Mahmood Mamdani's framework, developed in Neither Settler nor Native, provides the conceptual complement to Fanon's historical diagnosis. Mamdani argues that the postcolonial state inherited the colonial distinction between the citizen, governed through rights, and the subject, governed through customary and coercive mechanisms that bypass rights entirely. In Mali, the Bambara-dominated political centre has functioned as the space of citizenship; the Tuareg north has functioned as the space of subject. JNIM's rise has replaced one coercive authority over subject populations with another — its shadow governance operates through taxation, sharia adjudication, and community protection rather than constitutional rights — while leaving the underlying distinction between governed citizens and administered subjects entirely intact. The form of power has changed; the structure of domination has not.
This is why the standard framework for analysing the Malian crisis — fragile state, terrorist threat, Russian interference, French miscalculation — is structurally insufficient. It describes symptoms without naming the condition. Fanon's own answer, in The Wretched of the Earth, was ultimately revolutionary: the peasantry of the interior was "the only spontaneously revolutionary force of the country," and only a politics genuinely rooted in their social world could produce a state that was not structurally a continuation of colonial rule. Fanon was unambiguous about why: "the fellah, the unemployed man, the starving native do not lay a claim to the truth; they do not say that they represent the truth, for they are the truth." The interior was not a security problem to be pacified but the political substance that any genuine decolonisation would have to begin from.

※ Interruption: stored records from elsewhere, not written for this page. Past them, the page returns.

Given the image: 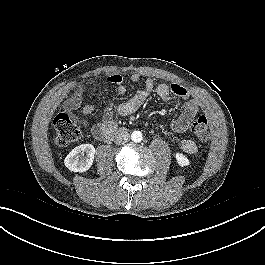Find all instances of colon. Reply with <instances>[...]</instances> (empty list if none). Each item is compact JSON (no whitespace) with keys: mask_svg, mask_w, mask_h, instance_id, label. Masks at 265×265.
<instances>
[{"mask_svg":"<svg viewBox=\"0 0 265 265\" xmlns=\"http://www.w3.org/2000/svg\"><path fill=\"white\" fill-rule=\"evenodd\" d=\"M85 126L86 123L84 121L77 122L65 113L58 114L54 119V140L56 145L64 147L77 141ZM190 129L200 141H206L209 136V122L207 117L198 113L192 121Z\"/></svg>","mask_w":265,"mask_h":265,"instance_id":"5ec220e1","label":"colon"}]
</instances>
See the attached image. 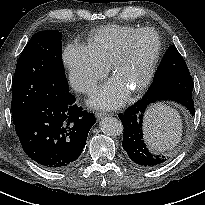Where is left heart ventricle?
<instances>
[{
    "instance_id": "b2bd125f",
    "label": "left heart ventricle",
    "mask_w": 205,
    "mask_h": 205,
    "mask_svg": "<svg viewBox=\"0 0 205 205\" xmlns=\"http://www.w3.org/2000/svg\"><path fill=\"white\" fill-rule=\"evenodd\" d=\"M157 46L152 33H143L131 44L129 56L120 65L115 79L125 88L131 89L138 85L145 76L148 63Z\"/></svg>"
}]
</instances>
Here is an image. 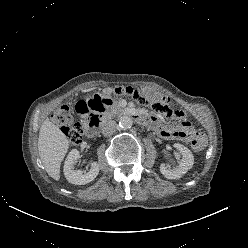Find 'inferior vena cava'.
I'll use <instances>...</instances> for the list:
<instances>
[{
  "label": "inferior vena cava",
  "instance_id": "inferior-vena-cava-1",
  "mask_svg": "<svg viewBox=\"0 0 248 248\" xmlns=\"http://www.w3.org/2000/svg\"><path fill=\"white\" fill-rule=\"evenodd\" d=\"M116 127H117L116 122L113 120H109L102 125V128H101L102 134L104 136H110L115 132Z\"/></svg>",
  "mask_w": 248,
  "mask_h": 248
}]
</instances>
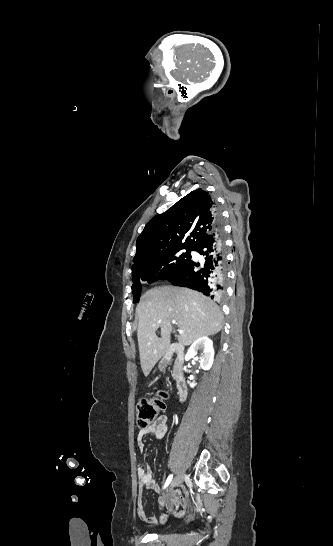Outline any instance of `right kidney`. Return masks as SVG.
<instances>
[{
	"label": "right kidney",
	"instance_id": "obj_1",
	"mask_svg": "<svg viewBox=\"0 0 333 546\" xmlns=\"http://www.w3.org/2000/svg\"><path fill=\"white\" fill-rule=\"evenodd\" d=\"M203 348L204 349V356H201L199 358L200 366L203 370H209L212 367L213 360H214V349H213V342L208 337H201L197 339L189 348L185 360L188 361L190 359H198V350ZM184 371H188L187 367H184ZM190 387H194L196 384L195 382H189Z\"/></svg>",
	"mask_w": 333,
	"mask_h": 546
}]
</instances>
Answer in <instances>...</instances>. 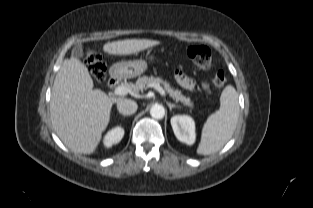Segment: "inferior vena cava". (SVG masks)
I'll return each instance as SVG.
<instances>
[{
    "mask_svg": "<svg viewBox=\"0 0 313 208\" xmlns=\"http://www.w3.org/2000/svg\"><path fill=\"white\" fill-rule=\"evenodd\" d=\"M137 103L130 99H122L117 102V109L123 115H131L137 111Z\"/></svg>",
    "mask_w": 313,
    "mask_h": 208,
    "instance_id": "inferior-vena-cava-1",
    "label": "inferior vena cava"
}]
</instances>
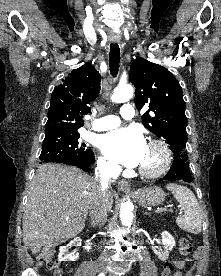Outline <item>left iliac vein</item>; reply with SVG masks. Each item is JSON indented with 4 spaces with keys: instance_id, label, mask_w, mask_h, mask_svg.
Wrapping results in <instances>:
<instances>
[{
    "instance_id": "left-iliac-vein-1",
    "label": "left iliac vein",
    "mask_w": 221,
    "mask_h": 276,
    "mask_svg": "<svg viewBox=\"0 0 221 276\" xmlns=\"http://www.w3.org/2000/svg\"><path fill=\"white\" fill-rule=\"evenodd\" d=\"M109 276H115V275L110 274Z\"/></svg>"
}]
</instances>
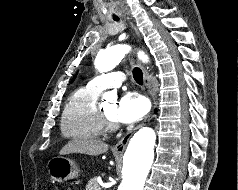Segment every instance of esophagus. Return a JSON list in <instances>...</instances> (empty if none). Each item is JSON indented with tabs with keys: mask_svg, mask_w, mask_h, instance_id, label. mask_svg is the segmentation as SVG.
Returning <instances> with one entry per match:
<instances>
[{
	"mask_svg": "<svg viewBox=\"0 0 238 190\" xmlns=\"http://www.w3.org/2000/svg\"><path fill=\"white\" fill-rule=\"evenodd\" d=\"M130 26L133 28V30L135 31V34L137 35V37H140V33L138 31V29L135 27V25L130 22ZM140 67L142 69V72H143V78H144V84L145 86L147 87L151 97H152V100H153V104H154V107L156 106V99H155V94L153 92V89H152V86H151V82H150V78H149V74H148V71L147 69L142 65L140 64ZM154 116V113L153 111L144 119V121L139 124L137 127H135L133 130H131L130 132H128L124 137H122V139L116 143L113 147V150L118 152V153H122L124 152L126 146L128 145V142L130 141V138L133 136V134L139 129L141 128L143 125H145L146 123H148Z\"/></svg>",
	"mask_w": 238,
	"mask_h": 190,
	"instance_id": "esophagus-1",
	"label": "esophagus"
}]
</instances>
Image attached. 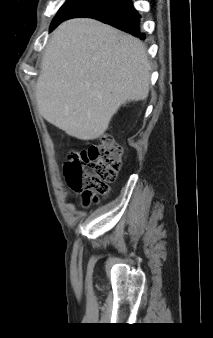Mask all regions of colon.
Returning <instances> with one entry per match:
<instances>
[{
    "mask_svg": "<svg viewBox=\"0 0 213 338\" xmlns=\"http://www.w3.org/2000/svg\"><path fill=\"white\" fill-rule=\"evenodd\" d=\"M123 151L111 137L104 136L88 148L71 151L63 165V177L72 192L83 191V205L98 203L109 191L121 168Z\"/></svg>",
    "mask_w": 213,
    "mask_h": 338,
    "instance_id": "colon-1",
    "label": "colon"
}]
</instances>
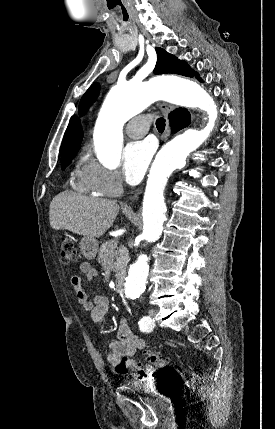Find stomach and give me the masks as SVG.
Segmentation results:
<instances>
[{
    "instance_id": "obj_1",
    "label": "stomach",
    "mask_w": 275,
    "mask_h": 429,
    "mask_svg": "<svg viewBox=\"0 0 275 429\" xmlns=\"http://www.w3.org/2000/svg\"><path fill=\"white\" fill-rule=\"evenodd\" d=\"M80 250L87 259H93L98 250V241L94 238L83 237L80 241Z\"/></svg>"
}]
</instances>
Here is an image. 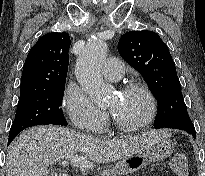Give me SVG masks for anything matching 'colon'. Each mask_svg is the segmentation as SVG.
Returning <instances> with one entry per match:
<instances>
[{
	"label": "colon",
	"instance_id": "1",
	"mask_svg": "<svg viewBox=\"0 0 205 176\" xmlns=\"http://www.w3.org/2000/svg\"><path fill=\"white\" fill-rule=\"evenodd\" d=\"M170 167L178 176L188 175V160L184 153L176 152L170 159Z\"/></svg>",
	"mask_w": 205,
	"mask_h": 176
}]
</instances>
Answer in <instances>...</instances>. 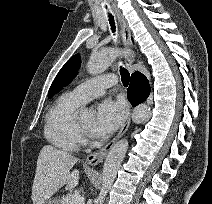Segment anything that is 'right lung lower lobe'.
<instances>
[{"label": "right lung lower lobe", "mask_w": 212, "mask_h": 204, "mask_svg": "<svg viewBox=\"0 0 212 204\" xmlns=\"http://www.w3.org/2000/svg\"><path fill=\"white\" fill-rule=\"evenodd\" d=\"M150 94V86L147 78L136 71L131 76V82L127 90L128 100L136 106L147 99Z\"/></svg>", "instance_id": "right-lung-lower-lobe-1"}]
</instances>
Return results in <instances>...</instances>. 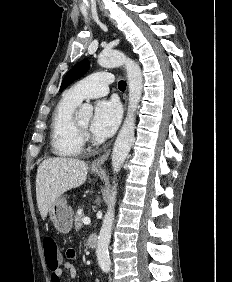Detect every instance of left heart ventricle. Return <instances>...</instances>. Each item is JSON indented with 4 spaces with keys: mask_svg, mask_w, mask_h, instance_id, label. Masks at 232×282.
<instances>
[{
    "mask_svg": "<svg viewBox=\"0 0 232 282\" xmlns=\"http://www.w3.org/2000/svg\"><path fill=\"white\" fill-rule=\"evenodd\" d=\"M77 119L79 123L85 128H89V126L91 125V116L88 114L78 115Z\"/></svg>",
    "mask_w": 232,
    "mask_h": 282,
    "instance_id": "obj_1",
    "label": "left heart ventricle"
}]
</instances>
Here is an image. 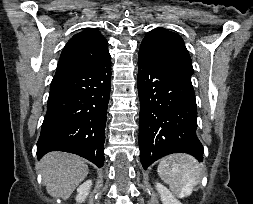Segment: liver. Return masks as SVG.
Returning a JSON list of instances; mask_svg holds the SVG:
<instances>
[{
    "label": "liver",
    "instance_id": "liver-1",
    "mask_svg": "<svg viewBox=\"0 0 253 204\" xmlns=\"http://www.w3.org/2000/svg\"><path fill=\"white\" fill-rule=\"evenodd\" d=\"M39 168L48 194L63 200L71 196L89 171L84 159L60 151L47 153Z\"/></svg>",
    "mask_w": 253,
    "mask_h": 204
}]
</instances>
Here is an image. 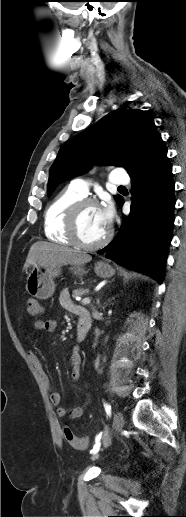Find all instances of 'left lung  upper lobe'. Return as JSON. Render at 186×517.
Here are the masks:
<instances>
[{"instance_id":"left-lung-upper-lobe-1","label":"left lung upper lobe","mask_w":186,"mask_h":517,"mask_svg":"<svg viewBox=\"0 0 186 517\" xmlns=\"http://www.w3.org/2000/svg\"><path fill=\"white\" fill-rule=\"evenodd\" d=\"M160 139L149 114L120 108L63 144L50 168L48 195L98 162L124 166L130 173ZM121 198L115 196L117 203Z\"/></svg>"}]
</instances>
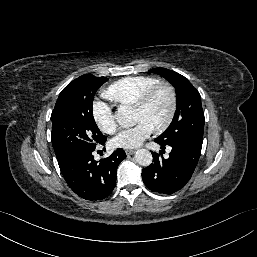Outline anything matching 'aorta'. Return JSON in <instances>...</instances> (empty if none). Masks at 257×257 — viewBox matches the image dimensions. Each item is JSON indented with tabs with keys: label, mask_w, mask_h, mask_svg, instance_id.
Masks as SVG:
<instances>
[{
	"label": "aorta",
	"mask_w": 257,
	"mask_h": 257,
	"mask_svg": "<svg viewBox=\"0 0 257 257\" xmlns=\"http://www.w3.org/2000/svg\"><path fill=\"white\" fill-rule=\"evenodd\" d=\"M115 118L117 123L122 127H130L134 124L133 112L130 107H120ZM136 162L142 166H149L152 163L153 157L150 151L147 149H138L135 152Z\"/></svg>",
	"instance_id": "1"
}]
</instances>
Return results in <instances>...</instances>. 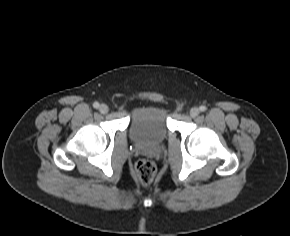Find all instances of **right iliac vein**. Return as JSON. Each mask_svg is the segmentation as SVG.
Segmentation results:
<instances>
[{
  "label": "right iliac vein",
  "instance_id": "63e3f726",
  "mask_svg": "<svg viewBox=\"0 0 290 236\" xmlns=\"http://www.w3.org/2000/svg\"><path fill=\"white\" fill-rule=\"evenodd\" d=\"M99 111H100L102 114H106V113H108L109 108H108V106H107L106 104H101V105L99 106Z\"/></svg>",
  "mask_w": 290,
  "mask_h": 236
}]
</instances>
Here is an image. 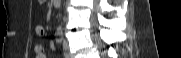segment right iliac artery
Segmentation results:
<instances>
[{
	"label": "right iliac artery",
	"mask_w": 181,
	"mask_h": 58,
	"mask_svg": "<svg viewBox=\"0 0 181 58\" xmlns=\"http://www.w3.org/2000/svg\"><path fill=\"white\" fill-rule=\"evenodd\" d=\"M61 41H62V34L58 33L57 38H56V42L60 43Z\"/></svg>",
	"instance_id": "1"
}]
</instances>
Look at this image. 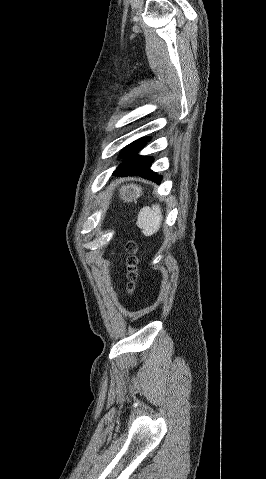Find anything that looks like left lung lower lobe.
I'll return each mask as SVG.
<instances>
[{"mask_svg":"<svg viewBox=\"0 0 266 479\" xmlns=\"http://www.w3.org/2000/svg\"><path fill=\"white\" fill-rule=\"evenodd\" d=\"M153 159H149L144 161L141 165L138 167H130L126 170H120V171H114L113 175L115 176H120V177H126V176H140L145 179L151 180L153 182H156L157 184L161 183V180L163 178L162 175H158L157 173L153 172L150 167L152 165Z\"/></svg>","mask_w":266,"mask_h":479,"instance_id":"0a47b994","label":"left lung lower lobe"}]
</instances>
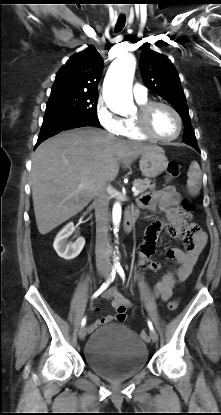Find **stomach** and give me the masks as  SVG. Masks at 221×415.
I'll return each instance as SVG.
<instances>
[{"mask_svg": "<svg viewBox=\"0 0 221 415\" xmlns=\"http://www.w3.org/2000/svg\"><path fill=\"white\" fill-rule=\"evenodd\" d=\"M168 166V159L160 147H155L143 153L139 160L142 175L155 178L162 174Z\"/></svg>", "mask_w": 221, "mask_h": 415, "instance_id": "0dacf381", "label": "stomach"}]
</instances>
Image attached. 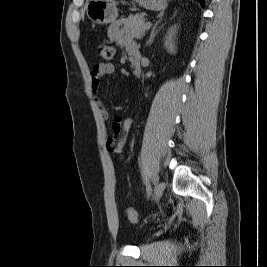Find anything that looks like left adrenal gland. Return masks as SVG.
Masks as SVG:
<instances>
[{
	"label": "left adrenal gland",
	"mask_w": 267,
	"mask_h": 267,
	"mask_svg": "<svg viewBox=\"0 0 267 267\" xmlns=\"http://www.w3.org/2000/svg\"><path fill=\"white\" fill-rule=\"evenodd\" d=\"M161 21H162V19L160 18V19L154 24V26H153V28H152V30H151V33H150V37H149V39H148V41H147V45L150 46V45L153 43L154 38H155L156 35L158 34V31H160V29L163 27V25H162V27H160L159 29H157L158 24H159Z\"/></svg>",
	"instance_id": "obj_1"
}]
</instances>
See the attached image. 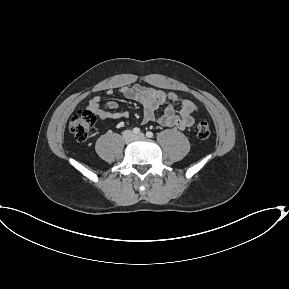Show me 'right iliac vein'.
Wrapping results in <instances>:
<instances>
[{
  "label": "right iliac vein",
  "mask_w": 289,
  "mask_h": 289,
  "mask_svg": "<svg viewBox=\"0 0 289 289\" xmlns=\"http://www.w3.org/2000/svg\"><path fill=\"white\" fill-rule=\"evenodd\" d=\"M123 138H124L126 143H130L133 141L134 135L130 130H127L123 133Z\"/></svg>",
  "instance_id": "63e3f726"
}]
</instances>
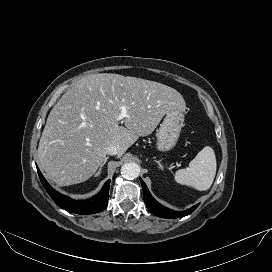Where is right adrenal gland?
Segmentation results:
<instances>
[{"instance_id":"right-adrenal-gland-1","label":"right adrenal gland","mask_w":272,"mask_h":272,"mask_svg":"<svg viewBox=\"0 0 272 272\" xmlns=\"http://www.w3.org/2000/svg\"><path fill=\"white\" fill-rule=\"evenodd\" d=\"M107 160H108V157H106V158L104 159V162L101 164V166H100V168L98 169V171H97V173L95 174V176H99V175L101 174L102 168H103V166L106 164Z\"/></svg>"}]
</instances>
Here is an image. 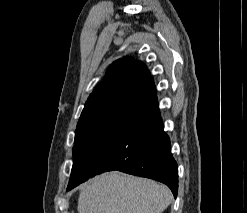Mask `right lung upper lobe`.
I'll use <instances>...</instances> for the list:
<instances>
[{
    "mask_svg": "<svg viewBox=\"0 0 247 213\" xmlns=\"http://www.w3.org/2000/svg\"><path fill=\"white\" fill-rule=\"evenodd\" d=\"M155 95V85L147 67L125 57L109 66L103 81L89 96L77 126L96 115L122 105H133Z\"/></svg>",
    "mask_w": 247,
    "mask_h": 213,
    "instance_id": "1",
    "label": "right lung upper lobe"
}]
</instances>
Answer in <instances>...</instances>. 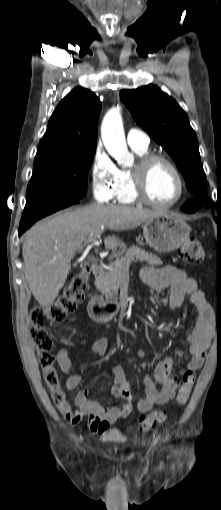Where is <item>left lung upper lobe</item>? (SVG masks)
Segmentation results:
<instances>
[{
    "instance_id": "1",
    "label": "left lung upper lobe",
    "mask_w": 221,
    "mask_h": 510,
    "mask_svg": "<svg viewBox=\"0 0 221 510\" xmlns=\"http://www.w3.org/2000/svg\"><path fill=\"white\" fill-rule=\"evenodd\" d=\"M120 95L137 124L172 157L187 189L194 194L192 200L202 206L207 198L208 182L201 164L197 136L187 114L156 85L122 90Z\"/></svg>"
}]
</instances>
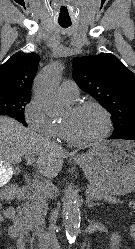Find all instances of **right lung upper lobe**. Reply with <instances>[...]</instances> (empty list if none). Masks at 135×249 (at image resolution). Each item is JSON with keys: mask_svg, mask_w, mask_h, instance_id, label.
<instances>
[{"mask_svg": "<svg viewBox=\"0 0 135 249\" xmlns=\"http://www.w3.org/2000/svg\"><path fill=\"white\" fill-rule=\"evenodd\" d=\"M40 57L17 52L0 65V92L30 94Z\"/></svg>", "mask_w": 135, "mask_h": 249, "instance_id": "obj_1", "label": "right lung upper lobe"}]
</instances>
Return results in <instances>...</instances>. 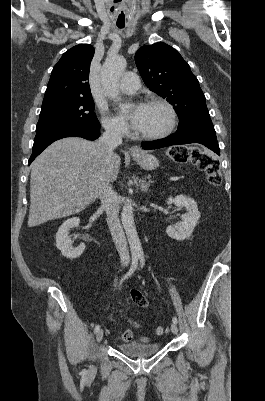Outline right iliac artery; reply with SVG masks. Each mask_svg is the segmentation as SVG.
I'll use <instances>...</instances> for the list:
<instances>
[{"instance_id":"1","label":"right iliac artery","mask_w":265,"mask_h":401,"mask_svg":"<svg viewBox=\"0 0 265 401\" xmlns=\"http://www.w3.org/2000/svg\"><path fill=\"white\" fill-rule=\"evenodd\" d=\"M137 264H138V258H137L136 256L132 257V264H131V267H130L129 271L121 278V280H120L121 282L124 281V280H126V279H128V278L134 273V271H135L136 268H137ZM99 329H100V325L98 324V325H96L95 328H94V333H97V331H98ZM82 374H83V375L86 374V370H85V369L82 371Z\"/></svg>"}]
</instances>
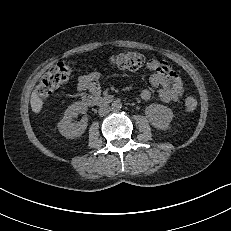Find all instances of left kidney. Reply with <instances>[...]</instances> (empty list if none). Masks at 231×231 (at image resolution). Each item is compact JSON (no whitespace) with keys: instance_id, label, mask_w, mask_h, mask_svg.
I'll return each mask as SVG.
<instances>
[{"instance_id":"5707ae66","label":"left kidney","mask_w":231,"mask_h":231,"mask_svg":"<svg viewBox=\"0 0 231 231\" xmlns=\"http://www.w3.org/2000/svg\"><path fill=\"white\" fill-rule=\"evenodd\" d=\"M145 115L152 126L161 130H166L173 118L172 110L161 104L149 105L145 109Z\"/></svg>"}]
</instances>
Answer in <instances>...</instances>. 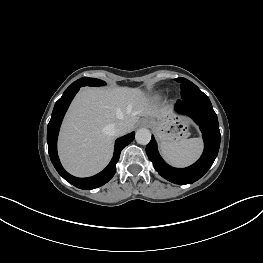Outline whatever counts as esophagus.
<instances>
[{
    "label": "esophagus",
    "instance_id": "obj_1",
    "mask_svg": "<svg viewBox=\"0 0 263 263\" xmlns=\"http://www.w3.org/2000/svg\"><path fill=\"white\" fill-rule=\"evenodd\" d=\"M140 125L143 126V127H147V126L150 125V120L147 119V118L142 119V120L140 121Z\"/></svg>",
    "mask_w": 263,
    "mask_h": 263
}]
</instances>
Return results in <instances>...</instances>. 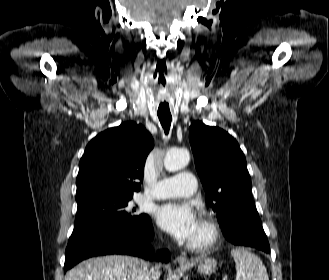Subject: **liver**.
<instances>
[{
  "mask_svg": "<svg viewBox=\"0 0 329 280\" xmlns=\"http://www.w3.org/2000/svg\"><path fill=\"white\" fill-rule=\"evenodd\" d=\"M147 263L141 259L122 255L95 257L70 270L65 280H139ZM160 276L159 268L154 280Z\"/></svg>",
  "mask_w": 329,
  "mask_h": 280,
  "instance_id": "liver-1",
  "label": "liver"
}]
</instances>
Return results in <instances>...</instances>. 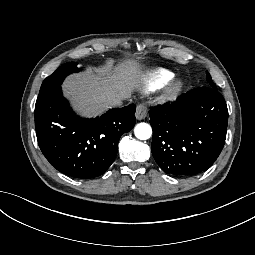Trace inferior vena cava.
<instances>
[{
  "label": "inferior vena cava",
  "instance_id": "obj_1",
  "mask_svg": "<svg viewBox=\"0 0 255 255\" xmlns=\"http://www.w3.org/2000/svg\"><path fill=\"white\" fill-rule=\"evenodd\" d=\"M124 100H125V99H123V98L115 97V98H111V99L108 101V104H109L111 107H116V106L122 105Z\"/></svg>",
  "mask_w": 255,
  "mask_h": 255
}]
</instances>
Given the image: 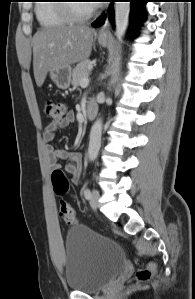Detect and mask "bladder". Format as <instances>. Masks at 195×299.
Here are the masks:
<instances>
[{
	"label": "bladder",
	"mask_w": 195,
	"mask_h": 299,
	"mask_svg": "<svg viewBox=\"0 0 195 299\" xmlns=\"http://www.w3.org/2000/svg\"><path fill=\"white\" fill-rule=\"evenodd\" d=\"M65 256L68 288L84 293L100 290L122 271L126 262L115 241L82 225L68 231Z\"/></svg>",
	"instance_id": "1"
}]
</instances>
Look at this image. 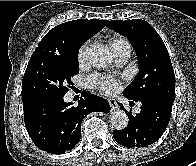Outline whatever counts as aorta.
Listing matches in <instances>:
<instances>
[{"instance_id":"762f6f07","label":"aorta","mask_w":196,"mask_h":166,"mask_svg":"<svg viewBox=\"0 0 196 166\" xmlns=\"http://www.w3.org/2000/svg\"><path fill=\"white\" fill-rule=\"evenodd\" d=\"M89 60L96 68H105L112 63L113 55L109 48L105 46H96L89 52ZM128 116L125 111L117 109L111 112V125L117 129L122 130L128 125Z\"/></svg>"}]
</instances>
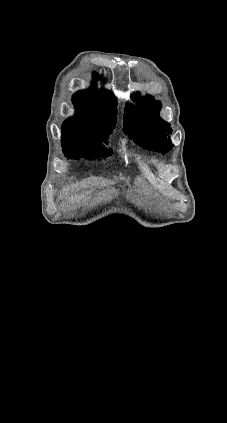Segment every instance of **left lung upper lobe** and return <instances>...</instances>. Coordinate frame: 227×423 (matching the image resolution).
<instances>
[{
    "label": "left lung upper lobe",
    "mask_w": 227,
    "mask_h": 423,
    "mask_svg": "<svg viewBox=\"0 0 227 423\" xmlns=\"http://www.w3.org/2000/svg\"><path fill=\"white\" fill-rule=\"evenodd\" d=\"M137 102L132 107L126 104L124 131L138 145L157 152L166 153L173 145L167 135L171 134L170 125L159 117L161 104L150 95L140 98V93L131 96Z\"/></svg>",
    "instance_id": "1"
}]
</instances>
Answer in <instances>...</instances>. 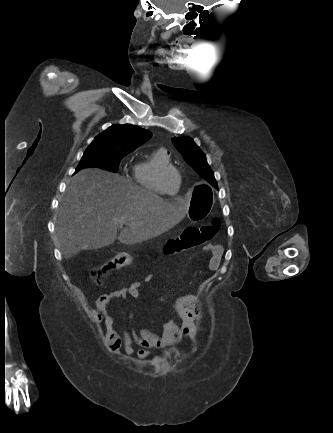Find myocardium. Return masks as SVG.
I'll use <instances>...</instances> for the list:
<instances>
[{"label":"myocardium","instance_id":"obj_1","mask_svg":"<svg viewBox=\"0 0 333 433\" xmlns=\"http://www.w3.org/2000/svg\"><path fill=\"white\" fill-rule=\"evenodd\" d=\"M170 171L176 173V175L178 177V180H180V172H179L178 168H176L173 165H167V166H163V167H161L159 169V171L157 173V182H158L160 188L162 189V191L164 192L165 195H167V196H176L175 193H169V192H167V190L164 187V177H165L166 173H168Z\"/></svg>","mask_w":333,"mask_h":433}]
</instances>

Whether JNIM's shadow governance represents any kind of fulfilment of that aspiration is a question that should deeply unsettle anyone tempted to read the jihadist advance as a form of popular justice. JNIM does not offer a politics of the peasantry in Fanon's sense — it offers an alternative hierarchy of authority, one that extracts tribute, enforces doctrinal conformity, and governs through coercion as readily as through consent. What it does offer, and what explains its organic expansion across the Malian interior, is legibility: rules, adjudication, protection, and a predictable structure of obligation that the Malian state never provided.
The fact that communities across central and northern Mali find this preferable to Bamako's intermittent, punitive, and ethnically partial presence is not an endorsement of jihadist governance — it is, as Fanon would have recognised immediately, the verdict of populations for whom the postcolonial state never ceased to be a foreign imposition. The Sahel demands this quality of analytical attention precisely because it forces a confrontation with the structural logic of a colonial spatial order that independence never dismantled, and whose consequences — sixty-five years later — are still being written in displacement, famine, and the wreckage of states that were never, in Fanon's deepest sense, states at all.